- Born: Mahvash Shahriari Sabet February 4, 1953 (age 72) Ardestan, Isfahan, Iran
- Occupations: Poet and educator
- Known for: Trial for the crime of "spying for Israel", "blasphemy" and propaganda against the Islamic Republic of Iran

= Mahvash Sabet =

Iranian poet and former educator (born 1953)

Mahvash Shahriari Sabet (مهوش شهریاری ثابت; born February 4, 1953 in Ardestan, Isfahan) better known as Mahvash Sabet (مهوش ثابت) is an Iranian poet and former educator.  She was one of the Bahá'i Seven, a group of seven Bahá'i community leaders arrested by the Iranian government.

In 2010, she was sentenced to twenty years in prison, and to another ten years in 2023. Human rights organizations have reported that she has serious health conditions and underwent open heart surgery, though she was expected to continue serving a ten year prison sentence.
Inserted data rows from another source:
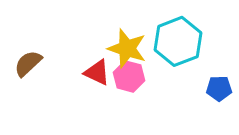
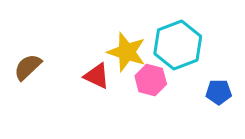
pink hexagon: (129, 76) -> (151, 80), moved

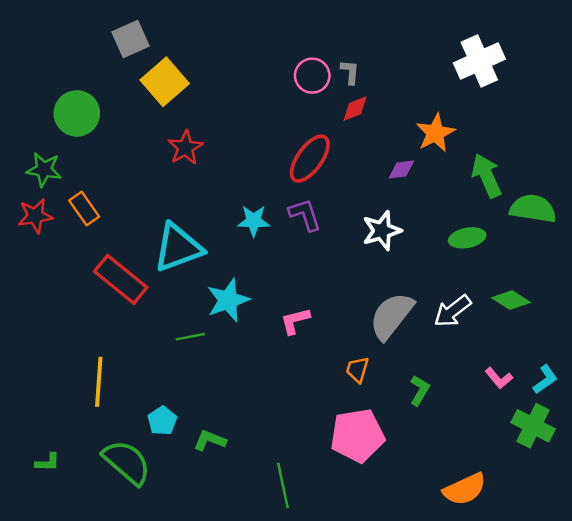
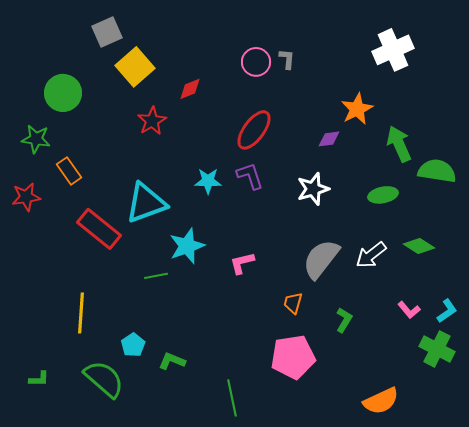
red diamond: (355, 109) -> (190, 89), moved
red star: (35, 216) -> (26, 197), moved

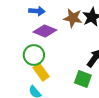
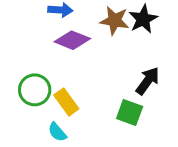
green circle: (34, 55) -> (35, 90), moved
Before her arrest, she worked as a teacher and school principal but was dismissed after the 1979 Islamic Revolution because of her Bahá’í faith.
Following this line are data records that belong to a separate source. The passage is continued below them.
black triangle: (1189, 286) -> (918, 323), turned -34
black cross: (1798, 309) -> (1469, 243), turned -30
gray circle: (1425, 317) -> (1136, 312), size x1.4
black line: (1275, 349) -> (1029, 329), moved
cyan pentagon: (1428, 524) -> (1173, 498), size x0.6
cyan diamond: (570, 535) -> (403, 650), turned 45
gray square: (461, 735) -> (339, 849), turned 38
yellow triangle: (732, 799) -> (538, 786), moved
== Education and Career ==
Sabet was born in Ardestan, Iran. When she was in the fifth grade, her family moved to Tehran.

She graduated college with a bachelor's degree in psychology.

She began her professional career as a teacher, before later working as a principal at several schools and collaborating with the National Literacy Committee of Iran. After the Iranian Revolution, she was barred from working in public education due to her faith.

== Religious activity ==
Sabet became the director of the Bahá'í Institute for Higher Education, where she worked for 15 years.

In 2006, Sabet was asked to become a leader of Iran's Bahá'í community. She and six other leaders "tended to the spiritual and social needs of the Iranian Baha’i community given the absence of formally elected Baha’i leadership". At that time, Baha’i administrative and educational activities were considered illegal by Iranian authorities.

== Writing ==
She began writing poetry while in prison, Sabet wrote poems about her experiences on scraps of paper, napkins, and paper towels, which were then given to family members during visits. Initially, she wrote poetry for her family, but with time Sabet began using poetry as a way to express and process her emotions, with it becoming a "means of survival".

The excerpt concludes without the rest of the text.